13.1 Terms and Definitions

Every technical device has to fulfill a series of requirements. Some of those which are important for agreement between contact manufacturer and user are part of DIN 40042 standard and described here in a summarized version:

  • Availability (Ready-for-Use) and Reliabilty

Availability (for use) defines the probability of a system or switching device to be in a functional stage at a given time

Reliability describes the system's ability to fulfill at any time the requirements of an application within pre-defined limitations.

Both, availability and reliability, are guaranteed for a pre-determined time span and/or a specific number of switching operations. This means they warrant the life expectancy of a switching device. At the end of the live span the failure rate exceeds pre-defined limit values.

  • Electrical Life

Electrical life is the number of operations reached under a given electrical load under specified operating conditions. Since the criteria which determine the electrical life of switching contacts depend on the type of switching devices they are used in, they are described in more detail under the testing procedures in information and power engineering.

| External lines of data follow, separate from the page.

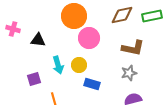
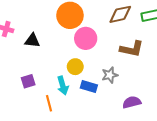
cyan arrow: (58, 65) -> (63, 85), moved
gray star: (129, 73) -> (110, 75), moved

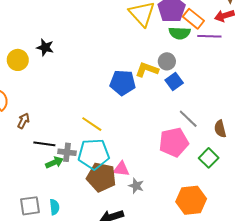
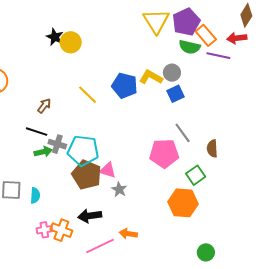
yellow circle: (18, 60) -> (71, 42), moved
brown arrow: (23, 121) -> (44, 106), moved
yellow line: (92, 124) -> (87, 95), moved
orange hexagon: (191, 200) -> (183, 203), moved

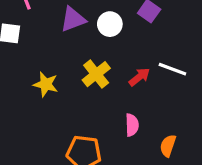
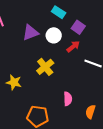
red arrow: (139, 77) -> (73, 46), moved
yellow star: (46, 84) -> (14, 82), moved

13.2 Testing of Contact Surface Layers

For applications at low switching loads contact layers with thicknesses in the range of just a few micrometers are widely used. For testing such thin layers the actual coating properties must be distinguished from the functional properties. Coating properties include, besides others, porosity, hardness, and ductility. Depending on the application, the most important function properties are for example frictional wear, contact resistance, material transfer, or contact welding behavior. Besides these other technological properties such as adhesion strength, and solderability, maybe of importance for special applications like those for electronic components.

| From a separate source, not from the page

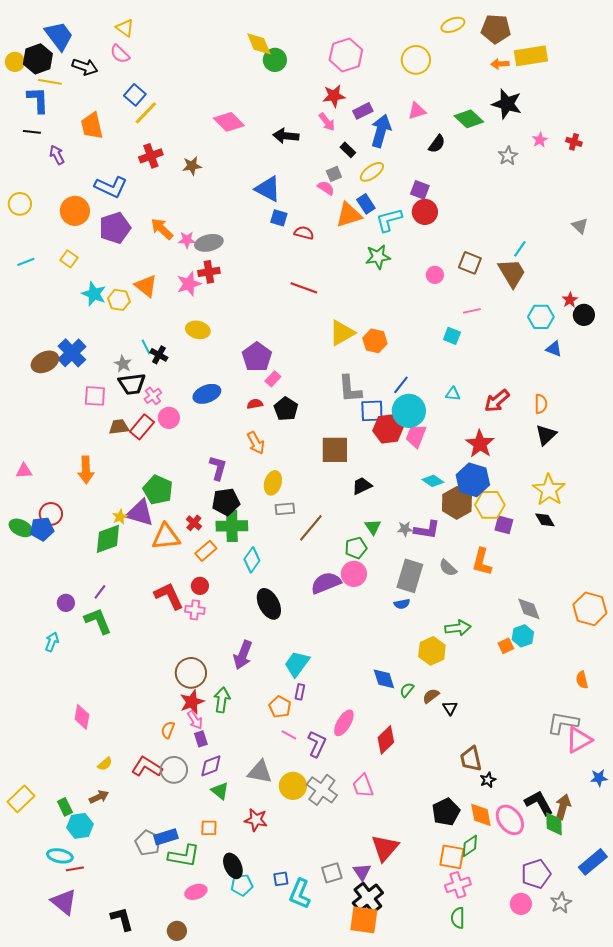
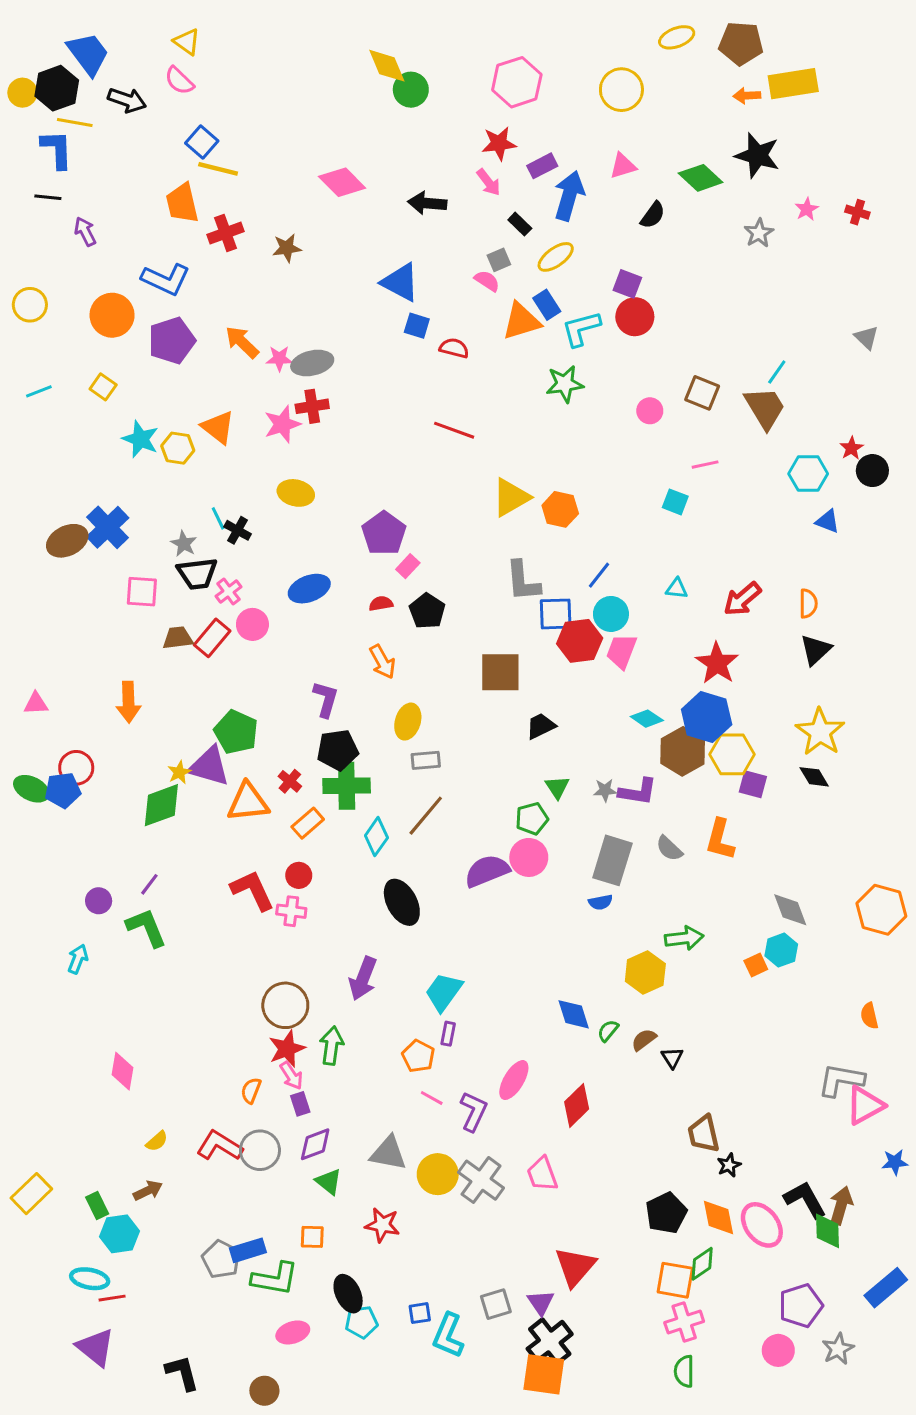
yellow line: (146, 113) -> (218, 169), turned 60
orange trapezoid: (92, 126) -> (182, 203), moved
cyan circle: (409, 411) -> (611, 614), size x0.7
brown line: (311, 528) -> (426, 816), moved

The following descriptions are mainly applicable to electroplated contact coatings which are of the most economical importance in contact applications. They also apply however in similar form to surface layers which have been created by mechanical cladding or by sputtering.

Main Articel: Testing of Contact Surface Layers


13.3 Test Procedures for the Communications Technology

Testing of the contact behavior in the communications technology is usually performed on the actual devices such as for example in relays. Experience has shown that the interaction between all design and functional parameters such as contact forces, relative movement, and electrical loads, are determining the failure mode. Therefore only statistical performance tests on a larger number of switching devices lead to meaningful results.

One must differentiate between static tests (for ex. contact resistance) and dynamic ones (for ex. electrical life). In certain electromechanical components and switching devices the contacts can be exposed to both, static and dynamic stresses (for ex. connectors, relays, switches, pushbuttons, circuit breakers). For statically stressed components the life expectancy is usually expressed as a time period, i.e. hours, while for dynamically stressed ones the expected functional life is defined as numbers of operations or switching cycles.